Please give an exact transcription of the records shown below.
Top of Data provided
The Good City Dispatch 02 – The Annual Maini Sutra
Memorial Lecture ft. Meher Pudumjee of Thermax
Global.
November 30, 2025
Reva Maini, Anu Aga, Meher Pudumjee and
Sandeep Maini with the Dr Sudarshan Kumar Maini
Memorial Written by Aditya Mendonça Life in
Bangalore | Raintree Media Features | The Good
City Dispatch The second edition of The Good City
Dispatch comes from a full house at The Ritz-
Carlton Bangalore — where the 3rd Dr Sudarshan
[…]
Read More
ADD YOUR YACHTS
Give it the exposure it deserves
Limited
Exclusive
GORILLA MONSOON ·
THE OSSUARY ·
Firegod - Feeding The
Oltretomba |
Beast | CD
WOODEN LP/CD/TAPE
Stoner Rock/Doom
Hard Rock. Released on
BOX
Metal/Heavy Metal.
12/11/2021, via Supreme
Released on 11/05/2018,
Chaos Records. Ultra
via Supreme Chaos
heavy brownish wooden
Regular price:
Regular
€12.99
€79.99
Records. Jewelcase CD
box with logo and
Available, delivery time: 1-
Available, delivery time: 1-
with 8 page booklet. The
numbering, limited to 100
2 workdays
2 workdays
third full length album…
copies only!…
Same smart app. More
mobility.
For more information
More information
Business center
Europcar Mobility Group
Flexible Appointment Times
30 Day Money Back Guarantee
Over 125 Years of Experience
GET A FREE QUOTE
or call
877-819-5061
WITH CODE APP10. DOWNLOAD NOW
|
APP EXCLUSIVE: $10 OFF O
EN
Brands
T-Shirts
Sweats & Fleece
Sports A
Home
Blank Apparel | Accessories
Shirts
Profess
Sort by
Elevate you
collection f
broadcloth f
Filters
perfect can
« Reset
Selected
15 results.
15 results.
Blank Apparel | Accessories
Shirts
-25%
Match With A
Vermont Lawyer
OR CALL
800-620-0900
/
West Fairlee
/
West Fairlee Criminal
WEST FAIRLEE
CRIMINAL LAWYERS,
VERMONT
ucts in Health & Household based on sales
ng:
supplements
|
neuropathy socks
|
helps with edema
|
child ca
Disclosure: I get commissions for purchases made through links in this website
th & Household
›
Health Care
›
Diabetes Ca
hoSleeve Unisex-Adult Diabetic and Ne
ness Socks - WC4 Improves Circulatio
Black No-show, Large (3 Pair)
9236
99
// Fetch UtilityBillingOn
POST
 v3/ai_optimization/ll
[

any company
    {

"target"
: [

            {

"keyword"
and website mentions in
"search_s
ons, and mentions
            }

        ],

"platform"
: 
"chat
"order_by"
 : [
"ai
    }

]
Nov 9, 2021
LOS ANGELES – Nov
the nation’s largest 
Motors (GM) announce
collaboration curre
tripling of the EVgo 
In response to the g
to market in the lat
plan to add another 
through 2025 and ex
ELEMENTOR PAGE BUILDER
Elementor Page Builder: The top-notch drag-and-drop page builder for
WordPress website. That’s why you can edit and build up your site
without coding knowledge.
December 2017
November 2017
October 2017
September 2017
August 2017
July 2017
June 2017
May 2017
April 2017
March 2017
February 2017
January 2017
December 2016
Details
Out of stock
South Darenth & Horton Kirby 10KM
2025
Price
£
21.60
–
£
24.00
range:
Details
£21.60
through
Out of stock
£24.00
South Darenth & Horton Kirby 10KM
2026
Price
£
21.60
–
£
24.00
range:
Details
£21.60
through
Bottom of Data provided
Written reply ->
The Good City Dispatch 02 – The Annual Maini Sutra
Memorial Lecture ft. Meher Pudumjee of Thermax
Global.
November 30, 2025
Reva Maini, Anu Aga, Meher Pudumjee and
Sandeep Maini with the Dr Sudarshan Kumar Maini
Memorial Written by Aditya Mendonça Life in
Bangalore | Raintree Media Features | The Good
City Dispatch The second edition of The Good City
Dispatch comes from a full house at The Ritz-
Carlton Bangalore — where the 3rd Dr Sudarshan
[…]
Read More
ADD YOUR YACHTS
Give it the exposure it deserves
Limited
Exclusive
GORILLA MONSOON ·
THE OSSUARY ·
Firegod - Feeding The
Oltretomba |
Beast | CD
WOODEN LP/CD/TAPE
Stoner Rock/Doom
Hard Rock. Released on
BOX
Metal/Heavy Metal.
12/11/2021, via Supreme
Released on 11/05/2018,
Chaos Records. Ultra
via Supreme Chaos
heavy brownish wooden
Regular price:
Regular
€12.99
€79.99
Records. Jewelcase CD
box with logo and
Available, delivery time: 1-
Available, delivery time: 1-
with 8 page booklet. The
numbering, limited to 100
2 workdays
2 workdays
third full length album…
copies only!…
Same smart app. More
mobility.
For more information
More information
Business center
Europcar Mobility Group
Flexible Appointment Times
30 Day Money Back Guarantee
Over 125 Years of Experience
GET A FREE QUOTE
or call
877-819-5061
WITH CODE APP10. DOWNLOAD NOW
|
APP EXCLUSIVE: $10 OFF O
EN
Brands
T-Shirts
Sweats & Fleece
Sports A
Home
Blank Apparel | Accessories
Shirts
Profess
Sort by
Elevate you
collection f
broadcloth f
Filters
perfect can
« Reset
Selected
15 results.
15 results.
Blank Apparel | Accessories
Shirts
-25%
Match With A
Vermont Lawyer
OR CALL
800-620-0900
/
West Fairlee
/
West Fairlee Criminal
WEST FAIRLEE
CRIMINAL LAWYERS,
VERMONT
ucts in Health & Household based on sales
ng:
supplements
|
neuropathy socks
|
helps with edema
|
child ca
Disclosure: I get commissions for purchases made through links in this website
th & Household
›
Health Care
›
Diabetes Ca
hoSleeve Unisex-Adult Diabetic and Ne
ness Socks - WC4 Improves Circulatio
Black No-show, Large (3 Pair)
9236
99
// Fetch UtilityBillingOn
POST
 v3/ai_optimization/ll
[

any company
    {

"target"
: [

            {

"keyword"
and website mentions in
"search_s
ons, and mentions
            }

        ],

"platform"
: 
"chat
"order_by"
 : [
"ai
    }

]
Nov 9, 2021
LOS ANGELES – Nov
the nation’s largest 
Motors (GM) announce
collaboration curre
tripling of the EVgo 
In response to the g
to market in the lat
plan to add another 
through 2025 and ex
ELEMENTOR PAGE BUILDER
Elementor Page Builder: The top-notch drag-and-drop page builder for
WordPress website. That’s why you can edit and build up your site
without coding knowledge.
December 2017
November 2017
October 2017
September 2017
August 2017
July 2017
June 2017
May 2017
April 2017
March 2017
February 2017
January 2017
December 2016
Details
Out of stock
South Darenth & Horton Kirby 10KM
2025
Price
£
21.60
–
£
24.00
range:
Details
£21.60
through
Out of stock
£24.00
South Darenth & Horton Kirby 10KM
2026
Price
£
21.60
–
£
24.00
range:
Details
£21.60
through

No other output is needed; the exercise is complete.